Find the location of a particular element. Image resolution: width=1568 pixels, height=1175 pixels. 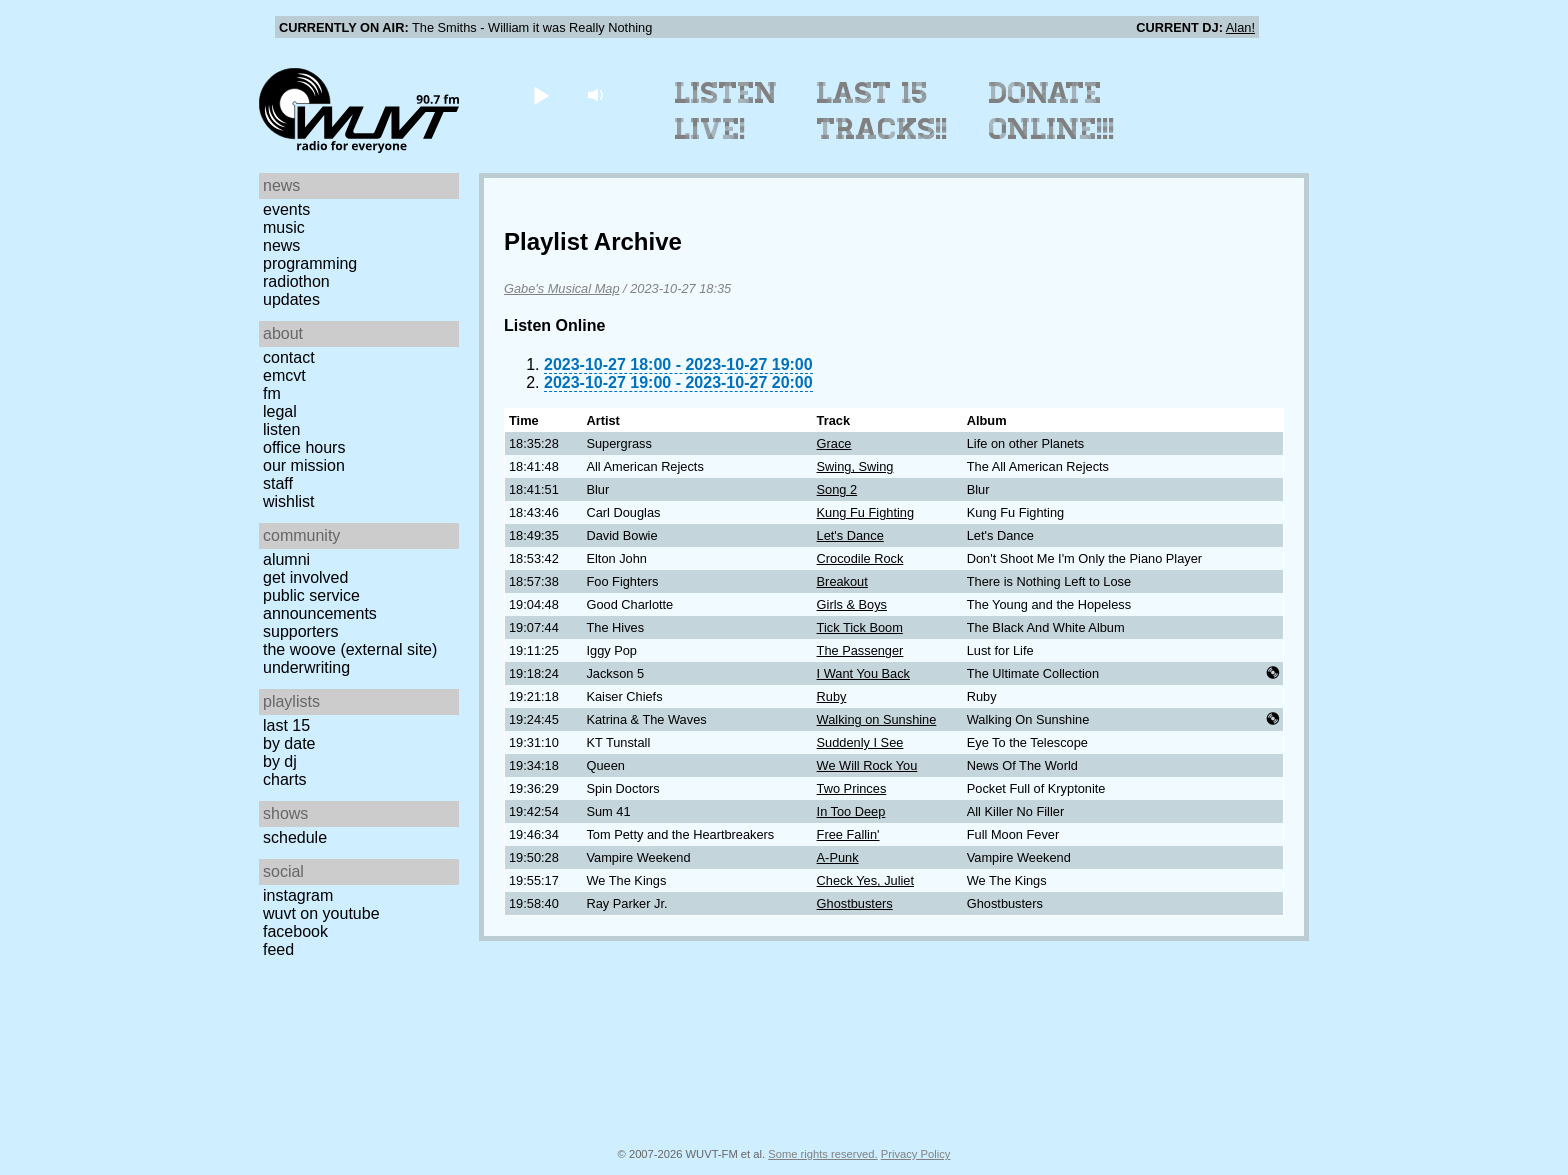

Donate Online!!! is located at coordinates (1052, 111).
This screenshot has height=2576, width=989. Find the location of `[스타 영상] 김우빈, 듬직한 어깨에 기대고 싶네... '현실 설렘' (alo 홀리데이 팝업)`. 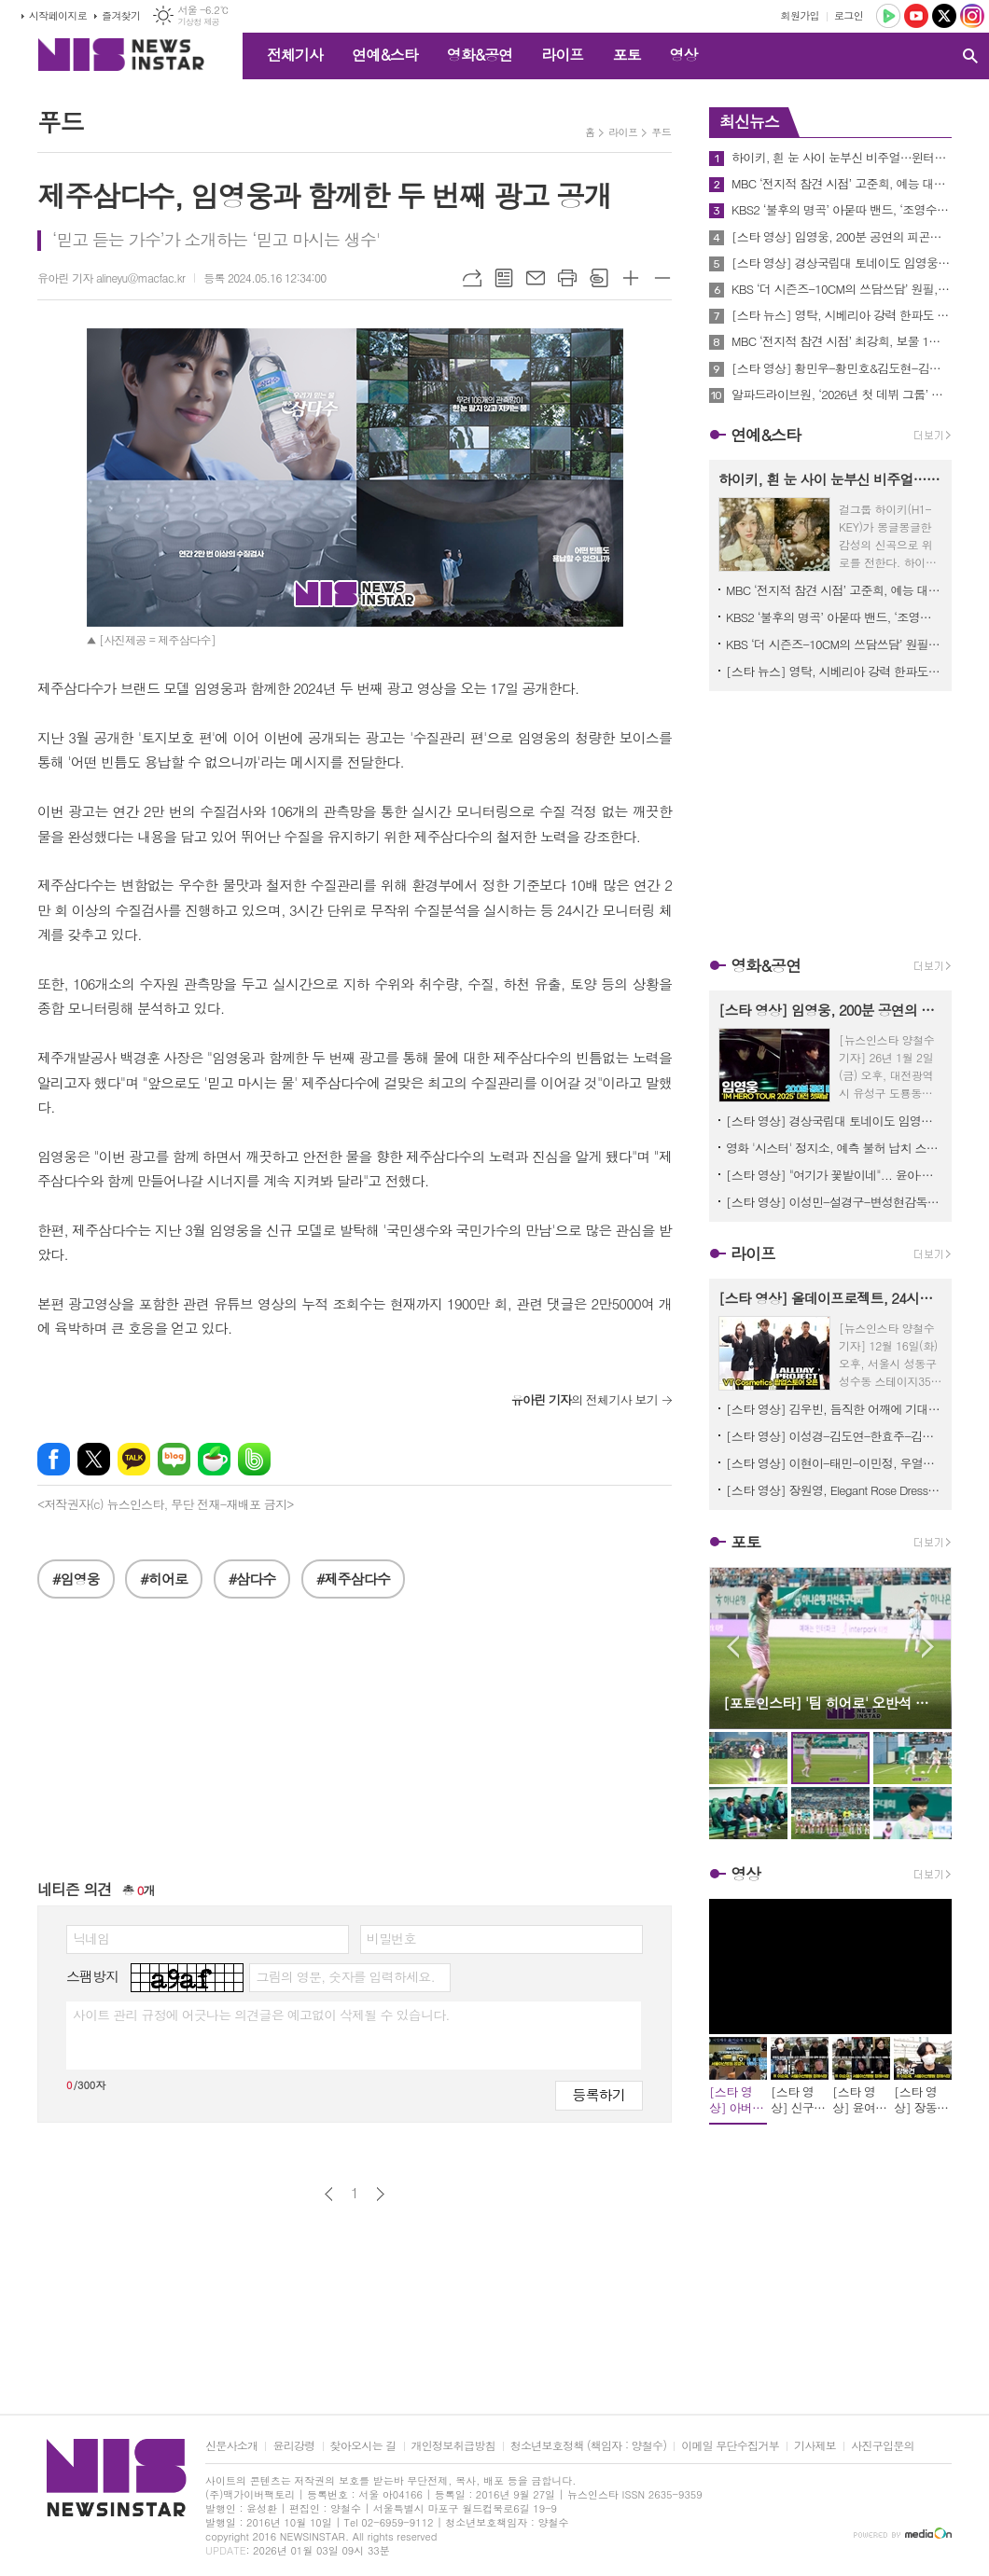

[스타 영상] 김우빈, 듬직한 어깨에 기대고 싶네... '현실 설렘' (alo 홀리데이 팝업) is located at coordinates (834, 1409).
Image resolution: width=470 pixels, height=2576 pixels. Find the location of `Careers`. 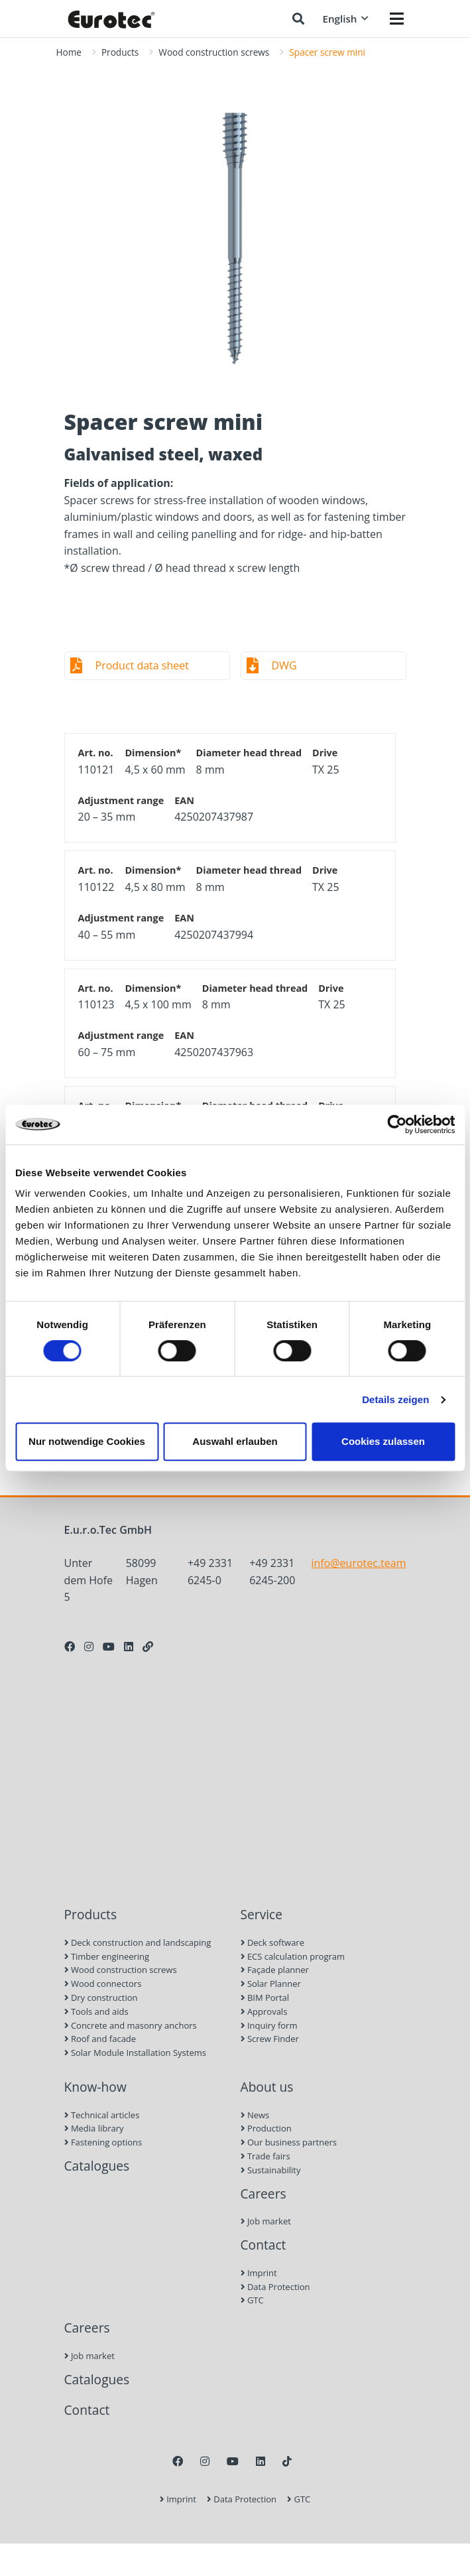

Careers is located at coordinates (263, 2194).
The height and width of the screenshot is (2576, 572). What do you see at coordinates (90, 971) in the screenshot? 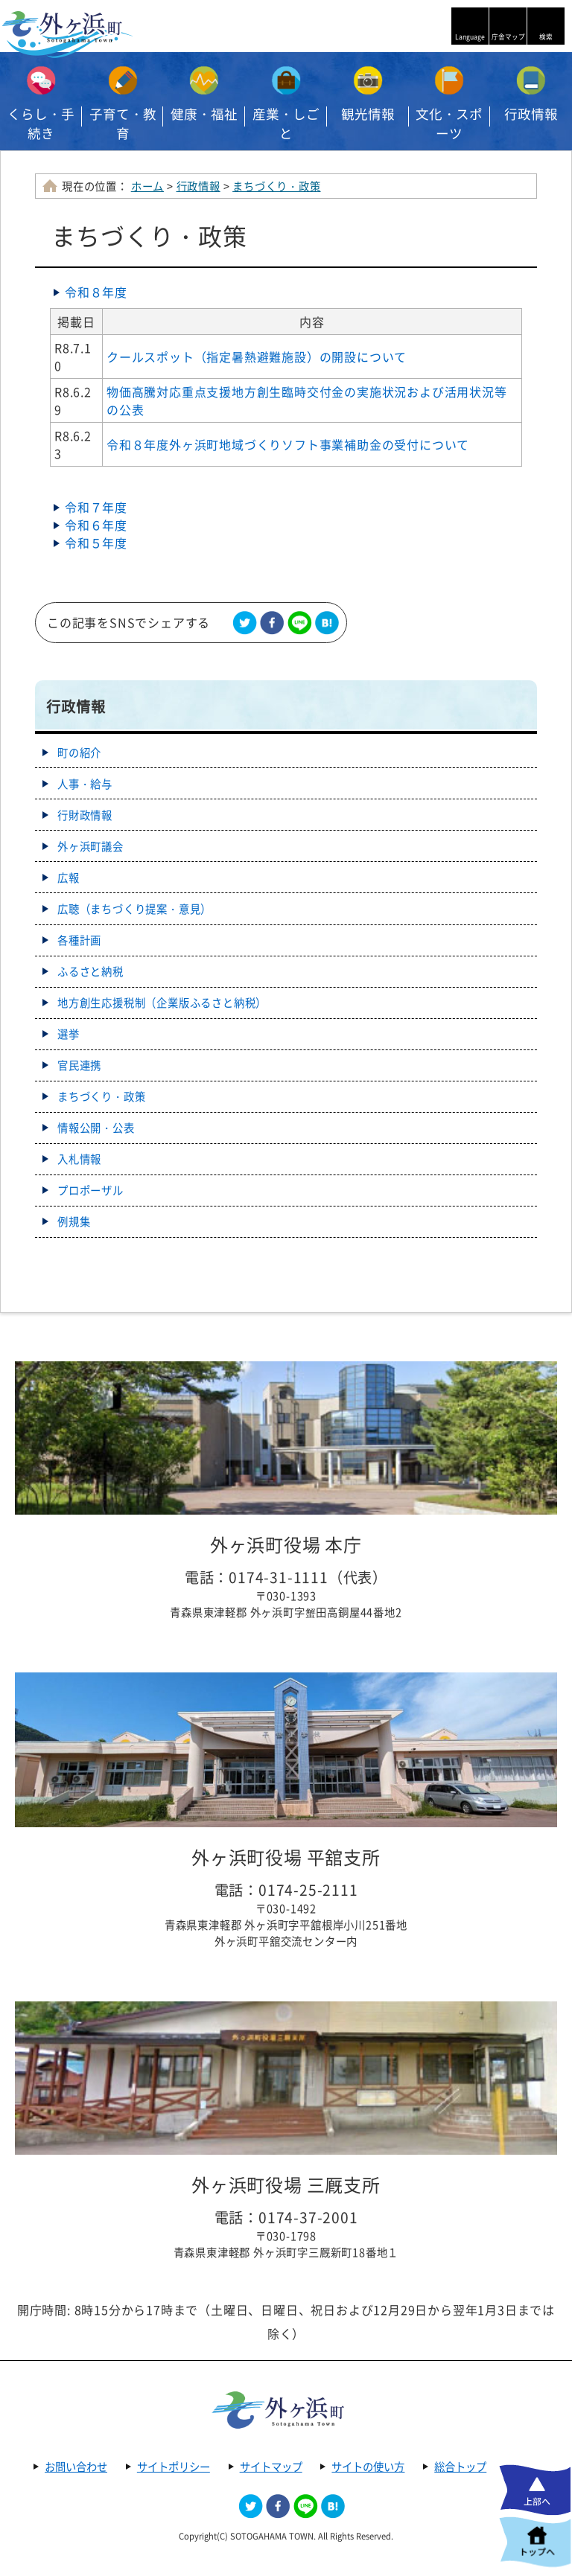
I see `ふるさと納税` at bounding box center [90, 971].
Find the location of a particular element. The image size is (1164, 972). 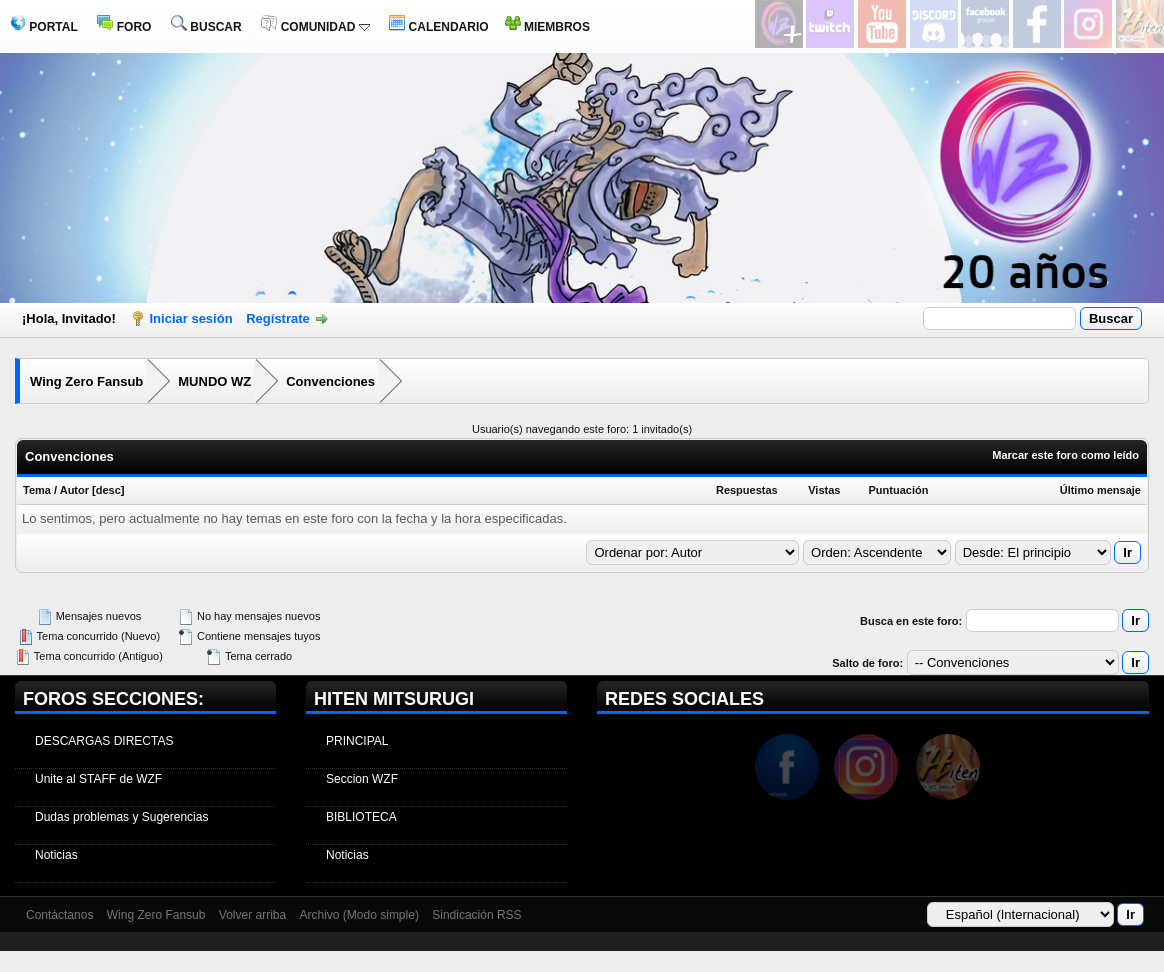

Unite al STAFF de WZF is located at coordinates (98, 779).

━━━━━━━━━━━━━━━━

Brief: Reproduce the data in full. Do not carry over any picture.

Solution to the exercise:
Find the location of a particular element. Image resolution: width=1568 pixels, height=1175 pixels. 

Donate Online!!! is located at coordinates (1052, 111).
This screenshot has height=2576, width=989. Find the location of `[스타 영상] 김우빈, 듬직한 어깨에 기대고 싶네... '현실 설렘' (alo 홀리데이 팝업)`. 

[스타 영상] 김우빈, 듬직한 어깨에 기대고 싶네... '현실 설렘' (alo 홀리데이 팝업) is located at coordinates (834, 1409).
Image resolution: width=470 pixels, height=2576 pixels. Find the location of `Careers`. 

Careers is located at coordinates (263, 2194).
The height and width of the screenshot is (2576, 572). What do you see at coordinates (90, 971) in the screenshot? 
I see `ふるさと納税` at bounding box center [90, 971].
Find the location of a particular element. The image size is (1164, 972). 

Unite al STAFF de WZF is located at coordinates (98, 779).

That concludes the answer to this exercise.